The endless campaign by our right-wing press to hammer xenophobic prejudices into the minds of decent people has seized on an innocent umbrella term, ‘migrants’, and twisted it into an epithet of condemnation.
The word ‘migrant’ doesn’t describe a single, homogenous group of people; it simply means ‘someone who moves from one country to another’. A French worker in Germany is a migrant. Brits who retire to Spain are migrants. Migrants have always come to Britain from all over the world: the current Vice-Chancellor of the University of Cambridge was born to Polish parents, and among those inadvertently counted by the Sun in its recent EIGHT MILLION scare story were Sir Bradley Wiggins, Boris Johnson, and Emma Watson. (Not to mention Steve Jobs, the US son of Syrian migrants.) Even the most ‘native’ of modern-day Brits have 100% migrant heritage: our Norman, Viking, Anglo-Saxon, Roman, even Celtic ancestors all travelled here from elsewhere. Indeed, the very word ‘England’ refers to a northern Germanic tribe that settled in post-Roman Britain. When you get right down to it, we are all migrants.
But the tragedy of the public debate in Britain at the moment is that hard-right politicians — among them some leading eurosceptic voices — are trying to twist a humanitarian crisis to their political advantage. Week after week, we’ve heard Nigel Farage and his allies bemoaning a “gaping hole” in the UK’s migration policy, linking it to our membership of the European Union and implicitly to the idea that natives are good and migrants are bad — an idea that they themselves have carefully stoked over many years.
And the poisoners have been so extraordinarily effective, strengthened by a daily dose of xenophobia from the right-wing press, that politicians are running scared.

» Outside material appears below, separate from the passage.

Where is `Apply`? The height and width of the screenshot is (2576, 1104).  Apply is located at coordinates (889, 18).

David Cameron hastily rewrote his EU “reform priorities” in 2014 to focus on undermining internal freedom of movement, after initially making no mention of the issue. And the debate has become so skewed that, in recent election campaigns, UKIP actually sidelined its trademark anti-Europeanism in favour of a crude anti-immigrant platform, and did disturbingly well.
In reality, this has never been a question of EU freedom of movement at all. Indeed, it’s difficult to imagine two more fundamentally different situations than that of the twenty-first century European citizen who takes up a job offer in a neighbouring country, and that of a displaced family from war-torn Iraq or Syria, desperately fleeing deadly peril. Yet if you poison a single word, ‘migrants’, you poison everyone – and among your victims are some of the world’s most vulnerable people.

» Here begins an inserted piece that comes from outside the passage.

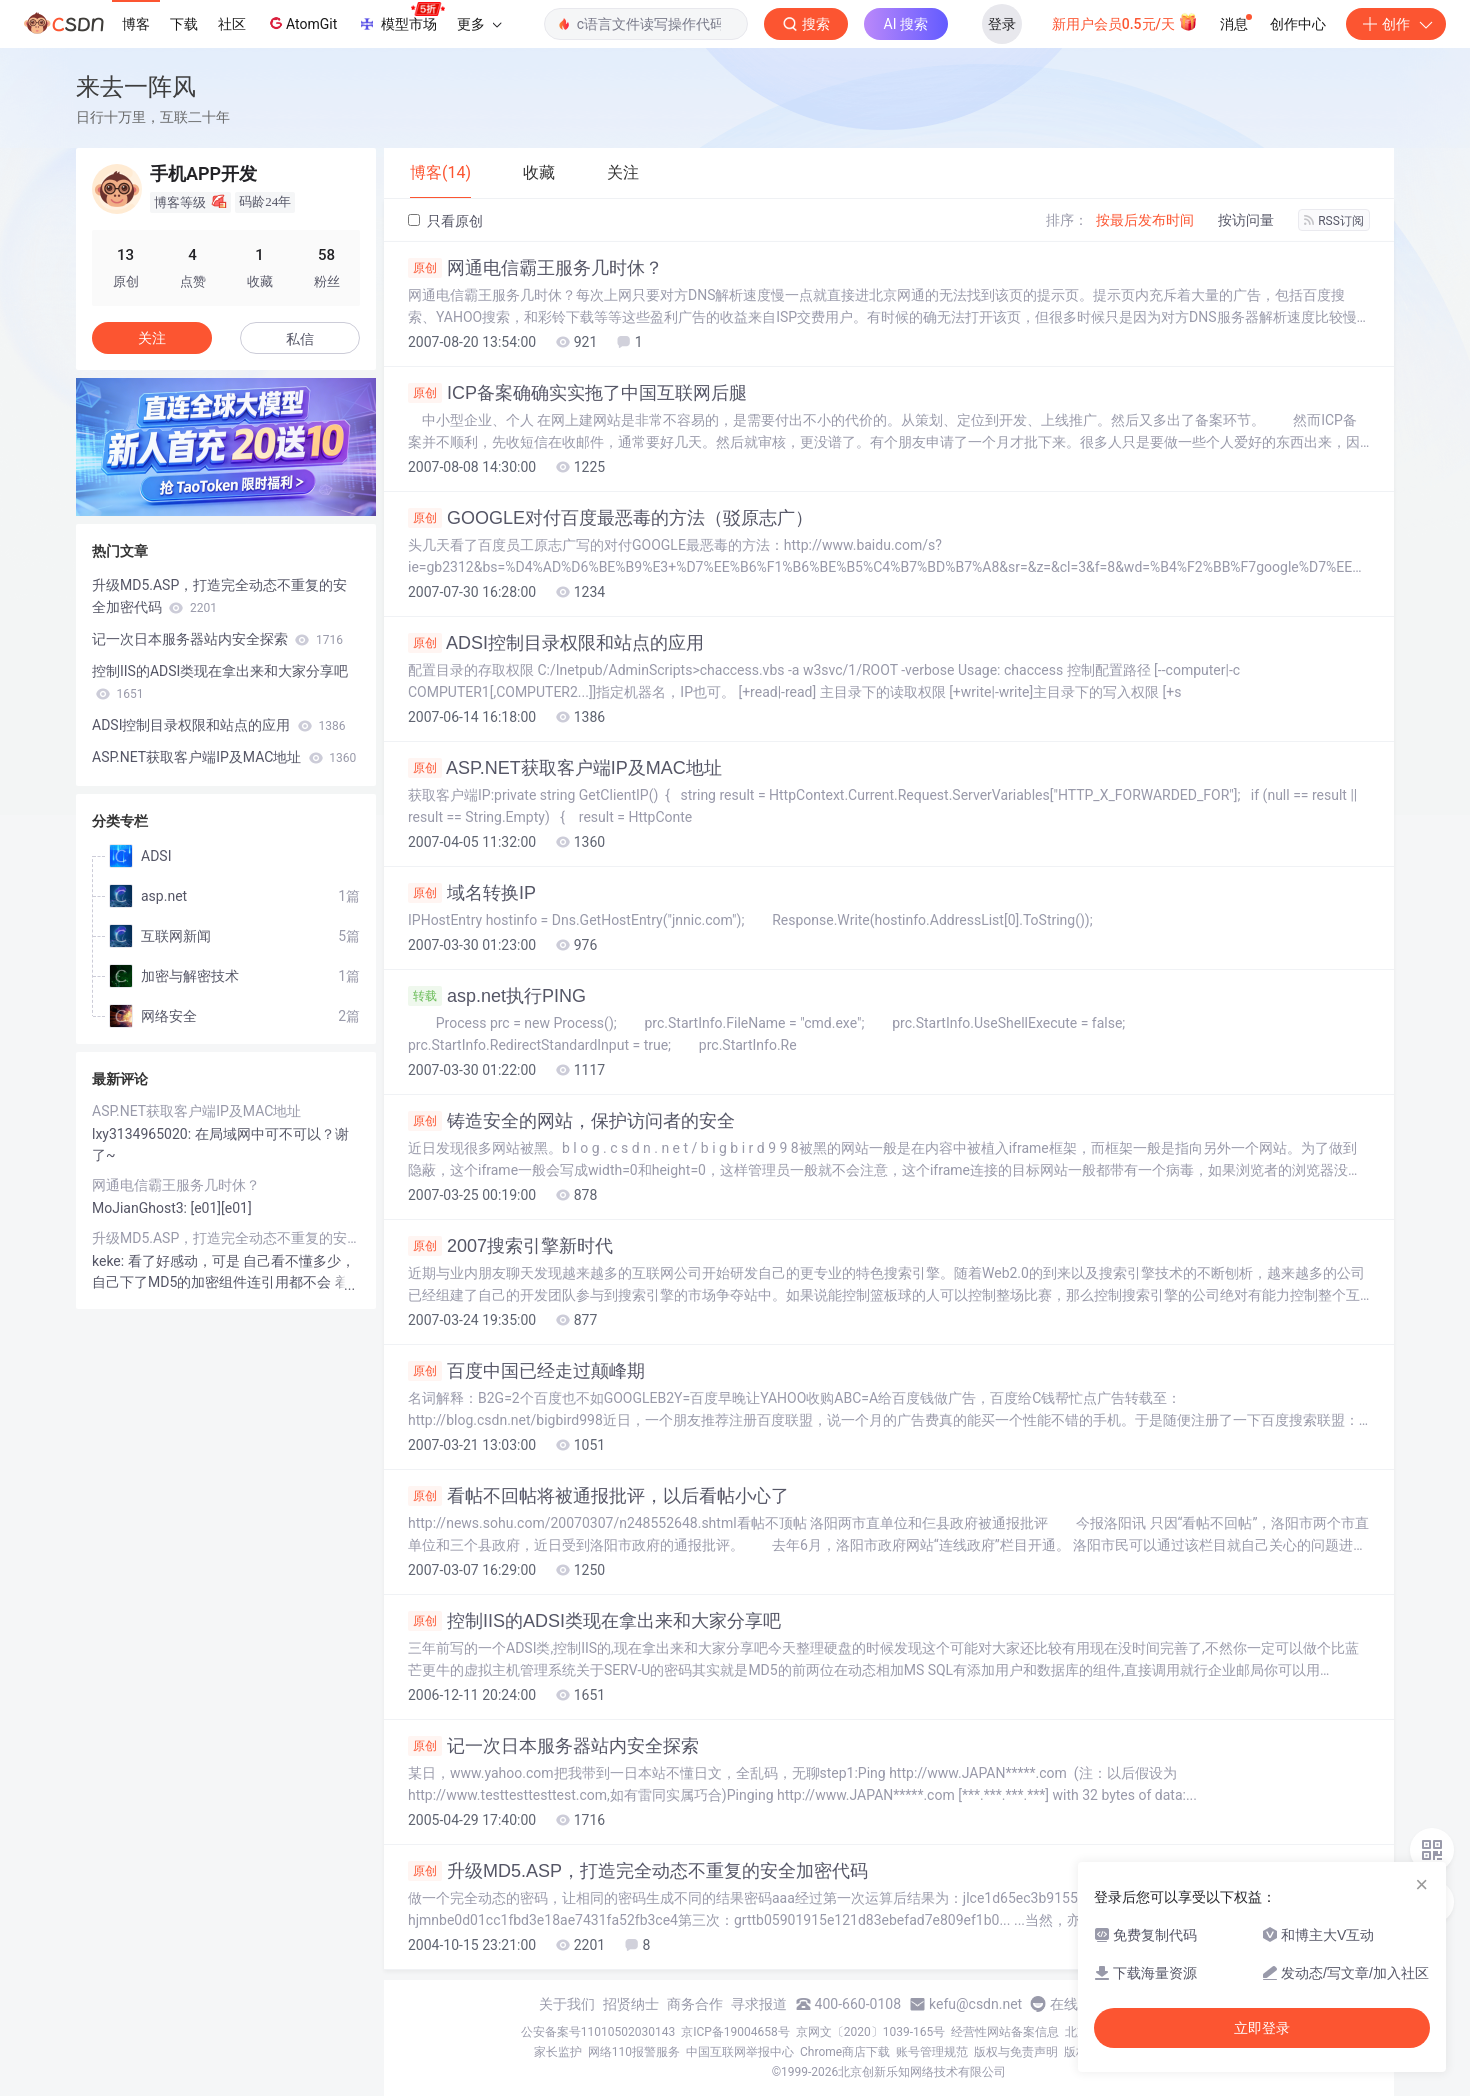 This screenshot has width=1470, height=2096. I want to click on 关注, so click(152, 338).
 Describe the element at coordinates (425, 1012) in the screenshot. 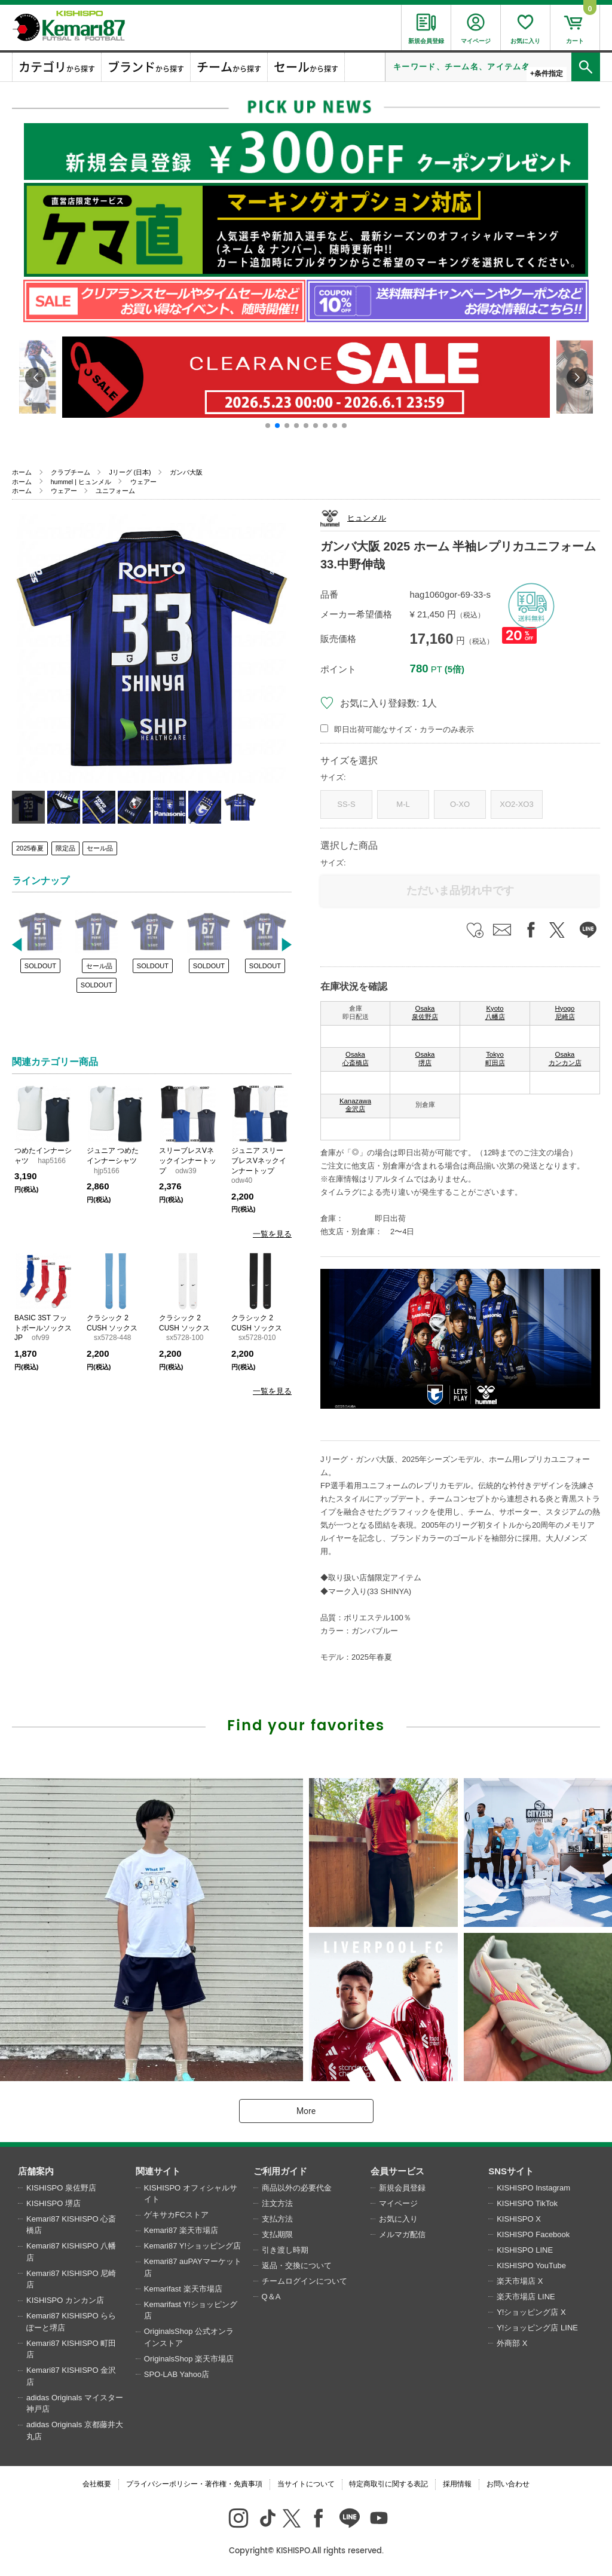 I see `Osaka 泉佐野店` at that location.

The real irony of the crisis faced by refugees on the borders of Europe is that, while EU freedom of movement has nothing to do with their tragedy, European cooperation remains their best hope for a solution. As Labour MEPs will be arguing this week in the European Parliament, we need an organised humanitarian response to the crisis, with a fair and coordinated mechanism to resettle refugees where they will be safe. We also need an effective EU search and rescue operation in the Mediterranean, and legal routes to combat people-smuggling.
And here comes the hard part for David Cameron: the UK must play its full role in handling the crisis. It’s not only absurd but dangerously counter-productive to plead geography, leaving the entire burden to be borne by those allies who happen to be the first landing point for refugee families on the northern shores of the Mediterranean. This is a situation in which we need compassion, solidarity and practical cooperation – not political points-scoring and rhetorical poison.
Until that happens, vulnerable people will keep on dying.